PREPARE test4 (int,int, int) AS select * from test where x IN ($1, $2, $3);
PREPARE test3 (int,int, int) AS select * from test where x IN ($1, $2,
(select $3));
EXPLAIN ANALYZE EXECUTE test4(2, 2, 2);
                                            QUERY PLAN
--------------------------------------------------------------------------------------------------
Seq Scan on test (cost=0.00..18.75 rows=3 width=4) (actual time=0.016..0.353 rows=1.00 loops=1)
   Filter: (x = ANY (ARRAY[$1, $2, $3]))
   Rows Removed by Filter: 999
   Buffers: shared hit=5
Planning:
   Buffers: shared hit=20
Planning Time: 0.266 ms
Execution Time: 0.367 ms
(8 rows)

alena@postgres=# EXPLAIN ANALYZE EXECUTE test3(2, 2, 2);
                                            QUERY PLAN
--------------------------------------------------------------------------------------------------
Seq Scan on test (cost=0.01..18.76 rows=3 width=4) (actual time=0.072..1.379 rows=1.00 loops=1)
   Filter: (x = ANY (ARRAY[2, 2, (InitPlan 1).col1]))
   Rows Removed by Filter: 999
   Buffers: shared hit=5
   InitPlan 1
     -> Result (cost=0.00..0.01 rows=1 width=4) (actual time=0.003..0.003 rows=1.00 loops=1)
Planning Time: 0.350 ms
Execution Time: 1.431 ms
(8 rows)

alena@postgres=# PREPARE test6 (int,int, int) AS select * from test where x IN (values($1), ($2), ($3));
PREPARE
alena@postgres=# EXPLAIN ANALYZE EXECUTE test6(2, 2, 2);
                                            QUERY PLAN
--------------------------------------------------------------------------------------------------
Seq Scan on test (cost=0.00..18.75 rows=3 width=4) (actual time=0.055..0.683 rows=1.00 loops=1)
   Filter: (x = ANY ('{2,2,2}'::integer[]))
   Rows Removed by Filter: 999
   Buffers: shared hit=5
Planning Time: 0.230 ms
Execution Time: 0.724 ms
(6 rows)
We can’t use hashing for them, but without this transformation, we still have to perform a join.
----------------------------------------------------------------------------------------------------------------------
Hash Semi Join (cost=0.08..17.73 rows=3 width=4) (actual time=0.124..0.943 rows=1.00 loops=1)
   Hash Cond: (test.x = "*VALUES*".column1)
   Buffers: shared hit=5
   -> Seq Scan on test (cost=0.00..15.00 rows=1000 width=4) (actual time=0.051..0.389 rows=1000.00 loops=1)
         Buffers: shared hit=5
   -> Hash (cost=0.04..0.04 rows=3 width=4) (actual time=0.028..0.030 rows=3.00 loops=1)
         Buckets: 1024 Batches: 1 Memory Usage: 9kB
         -> Values Scan on "*VALUES*" (cost=0.00..0.04 rows=3 width=4) (actual time=0.004..0.010 rows=3.00 loops=1)
Planning:
   Buffers: shared hit=105 read=1
Planning Time: 2.176 ms
Execution Time: 1.077 ms
(12 rows)
So, I think we can bring it back and construct the Array node based on the have_param flag.
foreach (lc, rte->values_lists)
+    {
+        List *elem = lfirst(lc);
+        Node *value = linitial(elem);
+
+        value = eval_const_expressions(NULL, value);
+
+        if (!IsA(value, Const))
+            have_param = true;
+
+        consts = lappend(consts, value);
+
+    }
Regarding the check for the presence of Var elements before the transformation, I think we should, for now, restore the walker function (values_simplicity_check_walker) that
traverses the query to identify Var nodes.

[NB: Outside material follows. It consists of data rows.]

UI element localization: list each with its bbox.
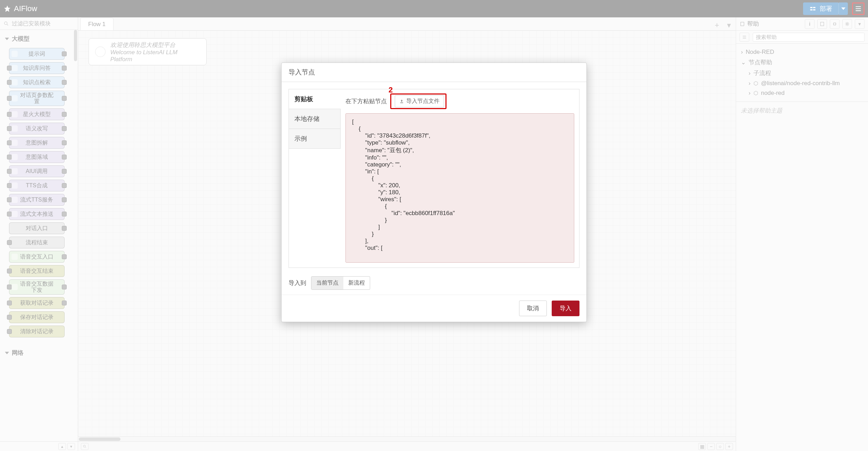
search-icon <box>3 21 9 26</box>
cube-icon <box>753 81 758 86</box>
node-kb-search[interactable]: 知识点检索 <box>9 76 65 88</box>
node-save-history[interactable]: 保存对话记录 <box>9 311 65 323</box>
import-json-textarea[interactable]: [ { "id": "37843c28d6f3f87f", "type": "s… <box>345 113 574 263</box>
help-sidebar: 帮助 i ▾ ›Node-RED ⌄节点帮助 ›子流程 ›@l <box>736 17 868 451</box>
node-tts[interactable]: TTS合成 <box>9 180 65 191</box>
tree-item-node-help[interactable]: ⌄节点帮助 <box>741 57 863 68</box>
brand-title: AIFlow <box>14 4 37 13</box>
node-prompt[interactable]: 提示词 <box>9 48 65 60</box>
flow-tab-1[interactable]: Flow 1 <box>80 18 114 30</box>
sidebar-search-row <box>736 31 868 44</box>
svg-rect-2 <box>810 9 813 10</box>
sidebar-search-input[interactable] <box>753 33 865 42</box>
book-icon <box>820 22 825 26</box>
node-intent-split[interactable]: 意图拆解 <box>9 137 65 149</box>
navigator-button[interactable]: ▦ <box>698 443 706 450</box>
tree-item-listenai[interactable]: ›@listenai/node-red-contrib-llm <box>741 79 863 88</box>
import-dialog: 导入节点 剪贴板 本地存储 示例 在下方粘贴节点 2 导入节点文件 <box>281 63 587 322</box>
node-dialog-config[interactable]: 对话页参数配置 <box>9 91 65 106</box>
palette-scrollbar[interactable] <box>73 30 78 441</box>
dialog-tab-example[interactable]: 示例 <box>289 129 341 149</box>
deploy-button[interactable]: 部署 <box>803 2 839 15</box>
chevron-right-icon: › <box>741 49 743 56</box>
gear-icon <box>845 22 850 26</box>
node-intent-route[interactable]: 意图落域 <box>9 151 65 163</box>
svg-rect-1 <box>813 7 816 8</box>
sidebar-toc-button[interactable] <box>740 33 749 42</box>
sidebar-help-button[interactable] <box>817 19 827 29</box>
node-voice-end[interactable]: 语音交互结束 <box>9 265 65 277</box>
canvas-h-scrollbar[interactable] <box>78 436 736 441</box>
tree-item-nodered[interactable]: ›Node-RED <box>741 47 863 57</box>
palette-category-llm[interactable]: 大模型 <box>0 32 73 46</box>
node-flow-end[interactable]: 流程结束 <box>9 237 65 248</box>
welcome-line-2: Welcome to ListenAI LLM Platform <box>110 49 200 63</box>
import-target-current[interactable]: 当前节点 <box>311 277 343 289</box>
workspace-footer: ▦ − ○ + <box>78 441 736 451</box>
main-menu-button[interactable] <box>852 2 865 15</box>
palette-category-network[interactable]: 网络 <box>0 346 73 360</box>
sidebar-config-button[interactable] <box>842 19 852 29</box>
zoom-out-button[interactable]: − <box>707 443 715 450</box>
palette-list[interactable]: 大模型 提示词 知识库问答 知识点检索 对话页参数配置 星火大模型 语义改写 意… <box>0 30 73 441</box>
import-button[interactable]: 导入 <box>552 301 579 316</box>
deploy-label: 部署 <box>820 5 832 13</box>
hamburger-icon <box>854 5 862 12</box>
palette-search-input[interactable] <box>12 20 74 27</box>
node-stream-text[interactable]: 流式文本推送 <box>9 208 65 220</box>
palette-collapse-down-button[interactable]: ▾ <box>67 443 75 450</box>
caret-down-icon <box>841 7 845 11</box>
svg-rect-9 <box>400 102 403 103</box>
sidebar-more-button[interactable]: ▾ <box>855 19 865 29</box>
help-tree: ›Node-RED ⌄节点帮助 ›子流程 ›@listenai/node-red… <box>736 44 868 101</box>
add-tab-button[interactable]: + <box>712 20 722 30</box>
node-dialog-entry[interactable]: 对话入口 <box>9 222 65 234</box>
sidebar-debug-button[interactable] <box>830 19 840 29</box>
brand: AIFlow <box>3 4 37 13</box>
brand-logo-icon <box>3 5 11 13</box>
import-file-button[interactable]: 导入节点文件 <box>395 95 444 107</box>
search-icon <box>83 444 87 449</box>
dialog-tab-local[interactable]: 本地存储 <box>289 109 341 129</box>
node-spark-llm[interactable]: 星火大模型 <box>9 108 65 120</box>
palette-category-label: 网络 <box>12 349 24 357</box>
chevron-right-icon: › <box>749 70 751 77</box>
sidebar-title: 帮助 <box>740 20 759 28</box>
bug-icon <box>832 22 837 26</box>
sidebar-info-button[interactable]: i <box>805 19 815 29</box>
palette-collapse-up-button[interactable]: ▴ <box>58 443 66 450</box>
chevron-right-icon: › <box>749 80 751 87</box>
node-aiui[interactable]: AIUI调用 <box>9 165 65 177</box>
node-voice-entry[interactable]: 语音交互入口 <box>9 251 65 263</box>
welcome-comment-node[interactable]: 欢迎使用聆思大模型平台 Welcome to ListenAI LLM Plat… <box>89 38 207 65</box>
zoom-reset-button[interactable]: ○ <box>716 443 724 450</box>
dialog-content: 在下方粘贴节点 2 导入节点文件 [ { "id": "37843c28d6f3… <box>341 89 579 268</box>
import-target-segment: 当前节点 新流程 <box>311 276 370 290</box>
footer-search-button[interactable] <box>81 443 89 450</box>
cube-icon <box>753 91 758 96</box>
tree-item-subflow[interactable]: ›子流程 <box>741 68 863 79</box>
upload-icon <box>399 99 404 104</box>
node-voice-data[interactable]: 语音交互数据下发 <box>9 279 65 295</box>
node-kb-qa[interactable]: 知识库问答 <box>9 62 65 74</box>
import-target-new[interactable]: 新流程 <box>343 277 370 289</box>
node-get-history[interactable]: 获取对话记录 <box>9 297 65 309</box>
node-rewrite[interactable]: 语义改写 <box>9 123 65 134</box>
comment-icon <box>95 47 106 57</box>
dialog-tab-clipboard[interactable]: 剪贴板 <box>289 89 341 109</box>
cancel-button[interactable]: 取消 <box>519 301 547 316</box>
zoom-in-button[interactable]: + <box>725 443 733 450</box>
svg-point-5 <box>83 445 85 447</box>
palette-search <box>0 17 78 30</box>
sidebar-header: 帮助 i ▾ <box>736 17 868 31</box>
tab-menu-button[interactable]: ▾ <box>724 20 734 30</box>
chevron-down-icon <box>5 351 9 355</box>
node-clear-history[interactable]: 清除对话记录 <box>9 326 65 337</box>
list-icon <box>742 35 747 40</box>
dialog-footer: 取消 导入 <box>282 295 586 322</box>
deploy-dropdown-button[interactable] <box>839 2 848 15</box>
app-header: AIFlow 部署 <box>0 0 868 17</box>
tree-item-nodered-pkg[interactable]: ›node-red <box>741 88 863 98</box>
sidebar-no-selection: 未选择帮助主题 <box>736 101 868 120</box>
node-stream-tts[interactable]: 流式TTS服务 <box>9 194 65 206</box>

This function was included in the initial version of the patch:
+/*
+ * The function traverses the tree looking for elements of type var.
+ * If it finds it, it returns true.
+ */
+static bool
+values_simplicity_check_walker(Node *node, void *ctx)
+{
+    if (node == NULL)
+    {
+        return false;
+    }
+    else if(IsA(node, Var))
+        return true;
+    else if(IsA(node, Query))
+        return query_tree_walker((Query *) node,
+                                values_simplicity_check_walker,
+                                (void*) ctx,
+                                QTW_EXAMINE_RTES_BEFORE);
+
+    return expression_tree_walker(node, values_simplicity_check_walker,
+                                (void *) ctx);
+}
In future we may implement dynamic SAOP hashing, and then allow our transformation in more cases.
I agree with your suggestion) Thank you for your interest to this subject and contribution!

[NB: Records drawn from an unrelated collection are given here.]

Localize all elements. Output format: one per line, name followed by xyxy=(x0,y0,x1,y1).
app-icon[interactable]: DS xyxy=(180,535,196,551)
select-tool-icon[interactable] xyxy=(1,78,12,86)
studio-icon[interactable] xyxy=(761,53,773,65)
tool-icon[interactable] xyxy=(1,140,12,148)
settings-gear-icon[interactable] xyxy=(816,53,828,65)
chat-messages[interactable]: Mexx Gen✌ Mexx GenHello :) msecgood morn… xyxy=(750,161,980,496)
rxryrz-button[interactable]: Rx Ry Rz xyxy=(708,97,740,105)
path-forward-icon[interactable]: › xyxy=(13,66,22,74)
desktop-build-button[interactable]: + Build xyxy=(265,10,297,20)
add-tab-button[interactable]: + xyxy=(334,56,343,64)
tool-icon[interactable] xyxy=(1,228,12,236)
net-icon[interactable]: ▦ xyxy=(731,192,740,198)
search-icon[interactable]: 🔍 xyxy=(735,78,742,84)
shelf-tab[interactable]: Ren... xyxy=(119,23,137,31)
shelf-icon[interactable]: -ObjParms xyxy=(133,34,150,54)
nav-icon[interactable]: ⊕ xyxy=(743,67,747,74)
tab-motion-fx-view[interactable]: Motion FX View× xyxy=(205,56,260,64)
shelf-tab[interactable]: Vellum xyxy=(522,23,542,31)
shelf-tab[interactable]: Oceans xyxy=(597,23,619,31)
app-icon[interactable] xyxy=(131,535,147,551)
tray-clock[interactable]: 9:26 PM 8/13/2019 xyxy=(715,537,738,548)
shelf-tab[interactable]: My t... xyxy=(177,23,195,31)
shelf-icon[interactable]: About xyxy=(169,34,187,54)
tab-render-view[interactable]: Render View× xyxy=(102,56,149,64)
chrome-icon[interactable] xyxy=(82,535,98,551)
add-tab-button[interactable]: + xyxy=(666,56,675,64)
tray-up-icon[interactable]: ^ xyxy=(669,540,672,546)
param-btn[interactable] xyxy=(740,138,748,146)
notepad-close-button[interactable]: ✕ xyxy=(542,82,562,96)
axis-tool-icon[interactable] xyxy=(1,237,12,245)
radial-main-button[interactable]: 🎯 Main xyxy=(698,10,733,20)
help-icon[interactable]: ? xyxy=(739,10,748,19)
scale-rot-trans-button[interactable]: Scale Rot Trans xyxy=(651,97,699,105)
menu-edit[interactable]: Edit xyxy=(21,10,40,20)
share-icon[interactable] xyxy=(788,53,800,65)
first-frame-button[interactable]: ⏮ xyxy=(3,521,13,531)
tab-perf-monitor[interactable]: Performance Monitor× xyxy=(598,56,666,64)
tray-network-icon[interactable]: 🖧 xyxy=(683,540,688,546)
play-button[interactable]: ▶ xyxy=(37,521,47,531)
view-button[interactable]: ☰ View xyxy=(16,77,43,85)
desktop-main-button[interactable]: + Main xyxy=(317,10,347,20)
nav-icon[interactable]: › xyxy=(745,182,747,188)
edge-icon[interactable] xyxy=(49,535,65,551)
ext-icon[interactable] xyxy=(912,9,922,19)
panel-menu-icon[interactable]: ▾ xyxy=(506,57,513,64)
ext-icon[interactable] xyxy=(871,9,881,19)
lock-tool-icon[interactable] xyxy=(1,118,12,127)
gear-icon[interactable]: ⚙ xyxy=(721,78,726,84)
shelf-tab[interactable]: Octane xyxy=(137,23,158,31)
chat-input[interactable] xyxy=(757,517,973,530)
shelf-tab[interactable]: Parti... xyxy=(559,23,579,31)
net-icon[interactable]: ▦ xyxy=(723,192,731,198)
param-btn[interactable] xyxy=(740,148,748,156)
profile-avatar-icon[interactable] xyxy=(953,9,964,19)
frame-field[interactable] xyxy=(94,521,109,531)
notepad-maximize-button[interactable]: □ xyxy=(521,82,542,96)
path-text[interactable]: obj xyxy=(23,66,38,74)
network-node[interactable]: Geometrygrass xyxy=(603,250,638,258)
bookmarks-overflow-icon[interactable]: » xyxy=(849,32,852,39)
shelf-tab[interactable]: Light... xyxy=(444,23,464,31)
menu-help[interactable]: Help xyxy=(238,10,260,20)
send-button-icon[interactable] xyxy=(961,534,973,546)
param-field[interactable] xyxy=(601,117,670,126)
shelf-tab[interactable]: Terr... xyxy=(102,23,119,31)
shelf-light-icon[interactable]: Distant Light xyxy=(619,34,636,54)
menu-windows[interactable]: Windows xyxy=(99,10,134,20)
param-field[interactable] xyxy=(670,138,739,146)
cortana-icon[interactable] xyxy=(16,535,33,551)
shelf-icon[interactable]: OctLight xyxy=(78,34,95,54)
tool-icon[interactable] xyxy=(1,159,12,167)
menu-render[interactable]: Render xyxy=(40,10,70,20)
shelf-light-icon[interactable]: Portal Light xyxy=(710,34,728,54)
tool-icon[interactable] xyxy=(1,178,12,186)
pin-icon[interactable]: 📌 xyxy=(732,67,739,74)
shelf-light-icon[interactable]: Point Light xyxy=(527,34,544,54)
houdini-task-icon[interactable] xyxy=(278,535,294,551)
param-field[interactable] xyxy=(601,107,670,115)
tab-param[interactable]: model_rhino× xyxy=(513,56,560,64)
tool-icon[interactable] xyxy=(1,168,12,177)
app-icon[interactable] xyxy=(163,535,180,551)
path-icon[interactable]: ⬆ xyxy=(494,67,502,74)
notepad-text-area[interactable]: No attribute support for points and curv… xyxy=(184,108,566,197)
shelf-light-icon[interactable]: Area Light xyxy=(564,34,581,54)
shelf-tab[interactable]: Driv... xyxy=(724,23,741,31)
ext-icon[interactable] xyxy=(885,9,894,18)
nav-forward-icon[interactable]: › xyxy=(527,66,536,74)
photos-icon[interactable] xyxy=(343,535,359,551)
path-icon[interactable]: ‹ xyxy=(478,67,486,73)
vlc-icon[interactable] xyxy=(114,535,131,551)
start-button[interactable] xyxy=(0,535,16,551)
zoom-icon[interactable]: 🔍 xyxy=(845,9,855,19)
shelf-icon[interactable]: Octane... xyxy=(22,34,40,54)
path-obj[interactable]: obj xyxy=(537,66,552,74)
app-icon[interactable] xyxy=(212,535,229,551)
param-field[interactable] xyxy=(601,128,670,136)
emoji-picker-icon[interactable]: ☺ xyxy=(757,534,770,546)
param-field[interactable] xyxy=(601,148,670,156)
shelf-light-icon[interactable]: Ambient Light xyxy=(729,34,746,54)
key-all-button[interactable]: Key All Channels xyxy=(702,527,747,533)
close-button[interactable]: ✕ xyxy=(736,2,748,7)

I prepared a patch according to my suggestions, it just checks that the transformation is not carried out if there is a var element, there are changes only in one test, but I think it is correct.

diff -U3 /home/alena/postgrespro_or3/src/test/regress/expected/subselect.out /home/alena/postgrespro_or3/src/test/regress/results/subselect.out
--- /home/alena/postgrespro_or3/src/test/regress/expected/subselect.out    2025-04-02 02:50:07.018329864 +0300
+++ /home/alena/postgrespro_or3/src/test/regress/results/subselect.out    2025-04-02 17:27:09.845104001 +0300
@@ -3027,18 +3027,15 @@
SELECT ten FROM onek t WHERE unique1 IN (VALUES (0), ((2 IN
   (SELECT (3)))::integer)
);
-                     QUERY PLAN
-----------------------------------------------------
- Nested Loop
-   -> Unique
-         -> Sort
-               Sort Key: "*VALUES*".column1
-               -> Values Scan on "*VALUES*"
-                     SubPlan 1
-                       -> Result
-   -> Index Scan using onek_unique1 on onek t
-         Index Cond: (unique1 = "*VALUES*".column1)
-(9 rows)
+                                           QUERY PLAN
+------------------------------------------------------------------------------------------------
+ Bitmap Heap Scan on onek t
+   Recheck Cond: (unique1 = ANY (ARRAY[0, ((ANY (2 = (hashed SubPlan 1).col1)))::integer]))
+   -> Bitmap Index Scan on onek_unique1
+         Index Cond: (unique1 = ANY (ARRAY[0, ((ANY (2 = (hashed SubPlan 1).col1)))::integer]))
+   SubPlan 1
+     -> Result
+(6 rows)

-- Alow to transformation and hold conversion between types of colemns and
-- declared type of column pointed in RTE

-- 
Regards,
Alena Rybakina
Postgres Professional

Attachment

values_to_any.diff.no-cfbot

Re: Replace IN VALUES with ANY in WHERE clauses during optimization

From

Alexander Korotkov

Date:

02 April, 22:00:49

Hi, Alena!

On Wed, Apr 2, 2025 at 5:33 PM Alena Rybakina <a.rybakina@postgrespro.ru> wrote:

I prepared a patch according to my suggestions, it just checks that the transformation is not carried out if there is a var element, there are changes only in one test, but I think it is correct.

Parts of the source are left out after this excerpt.